Nowadays this term is more adequately renamed, “MSG Symptom Complex,” which FDA recognizes as a “short-term reaction” to MSG. However, FDA still “generally recognizes it as safe.”
The author of “Excitotoxins: The Taste that Kills”, Dr. Russell Blaylock who is a board-certified neurosurgeon maintains that MSG causes brain damage to varying degrees. Likewise, it can trigger or even worsen Alzheimer’s disease, Parkinson’s disease, Lou Gehrig’s disease, learning disabilities, and many more.

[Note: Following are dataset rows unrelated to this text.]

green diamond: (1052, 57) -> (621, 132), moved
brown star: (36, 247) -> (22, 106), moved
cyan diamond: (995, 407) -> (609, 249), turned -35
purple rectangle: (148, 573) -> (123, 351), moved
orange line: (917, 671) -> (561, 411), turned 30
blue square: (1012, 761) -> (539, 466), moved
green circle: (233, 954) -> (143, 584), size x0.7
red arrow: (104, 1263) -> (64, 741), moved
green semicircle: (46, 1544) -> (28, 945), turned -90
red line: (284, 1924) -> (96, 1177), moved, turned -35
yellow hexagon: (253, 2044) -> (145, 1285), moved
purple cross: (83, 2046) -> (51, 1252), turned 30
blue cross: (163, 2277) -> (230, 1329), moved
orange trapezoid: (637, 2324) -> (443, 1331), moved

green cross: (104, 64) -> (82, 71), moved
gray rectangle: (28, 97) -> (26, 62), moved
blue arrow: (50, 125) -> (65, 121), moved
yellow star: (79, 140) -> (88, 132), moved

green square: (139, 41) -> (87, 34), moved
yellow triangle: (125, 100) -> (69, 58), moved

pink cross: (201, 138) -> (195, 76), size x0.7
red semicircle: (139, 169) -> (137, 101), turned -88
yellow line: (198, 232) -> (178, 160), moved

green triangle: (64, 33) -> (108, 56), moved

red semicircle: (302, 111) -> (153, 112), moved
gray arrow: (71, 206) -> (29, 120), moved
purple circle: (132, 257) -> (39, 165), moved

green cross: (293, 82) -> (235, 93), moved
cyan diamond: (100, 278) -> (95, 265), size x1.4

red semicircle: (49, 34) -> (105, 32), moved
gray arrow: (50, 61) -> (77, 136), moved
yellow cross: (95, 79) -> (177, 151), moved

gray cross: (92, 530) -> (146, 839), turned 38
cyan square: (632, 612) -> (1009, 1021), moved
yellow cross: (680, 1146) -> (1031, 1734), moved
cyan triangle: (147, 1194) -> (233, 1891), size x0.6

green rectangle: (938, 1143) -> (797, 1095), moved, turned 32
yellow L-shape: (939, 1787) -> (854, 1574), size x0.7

In addition to this, MSG is about 78% free glutamic acid, which is the same neurotransmitter used by the nervous system, brain, eyes, pancreas and more, to initiate processes in the body. FDA also admits this fact:
“Studies have shown that the body uses glutamate, an amino acid, as a nerve impulse transmitter in the brain and that there are glutamate-responsive tissues in other parts of the body, as well.
Abnormal function of glutamate receptors has been linked with certain neurological diseases, such as Alzheimer’s disease and Huntington’s chorea. Injections of glutamate in laboratory animals have resulted in damage to nerve cells in the brain.”
Dr. Blaylock emphasizes that numerous glutamate receptors are present within the heart’s electrical conduction system and the heart muscle itself. This actually provides an explanation for the sudden deaths present among young athletes and should be a great warning to anyone who consumes MSG.
Further on, Dr Baylock maintains:
“When magnesium stores are low, as we see in athletes, the glutamate receptors are so sensitive that even low levels of these excitotoxins can result in cardiac arrhythmias and death.”
FDA lists the following side effects of MSG use, although they still declare MSG as safe.
- Rapid heartbeat
- Chest pain or troubles breathing
- Facial pressure or tightness
- Burning sensation
Food producers are well aware of the fact that people are starting to avoid the use of MSG, but these producers are far from stupid, they have not removed MSG from their products, in fact some of them have already tried to hide it by using names that you will not detect or link with MSG.
Nevertheless, the FDA requires that all food manufacturers list the ingredient “monosodium glutamate” on food labels; however the manufacturers are not obliged to label ingredients that contain free glutamic acid, although it is a key component of MSG. You need to know that there are over 40 labeled ingredients that contain glutamic acid, but it would never occur to you from their names alone.
Hidden MSG Names:
- Autolyzed Yeast
- Anything hydrolyzed
- Any hydrolyzed protein
- Anything protein
- Anything enzyme modified
- Anything containing enzymes
- Any flavors or flavoring
- Anything ultra-pasteurized
- Anything protein fortified
- Bouillon and broth
- Barley malt
- Calcium Glutamate (E 623)
- Calcium Caseinate
- Carrageenan (E 407)
- Citric acid, Citrate (E 330)
- Glutamate (E 620)
- Monosodium Glutamate (E 621)
- Monopotassium Glutamate (E 622)
- Monoammonium Glutamate (E 624)
- Magnesium Glutamate (E 625)
- Malt extract
- Natrium Glutamate
- Names of ingredients that often contain or produce processed free glutamic acid
- Pectin (E 440)
- Sodium Caseinate
- Soy Protein Isolate
- Soy sauce
- Soy sauce extract
- Seasonings Whey Protein Isolate
- Yeast Extract
- Yeast Food
- Yeast Nutrient
The best option would be to purchase your ingredients locally and prepare your wholesome meals at home. If you cannot buy locally because you live far away from the farmer’s market, you can plant products into your own garden, and enjoy them free of any harmful substances. Save the seed for the next year and reuse it again for growing fruits and vegetables.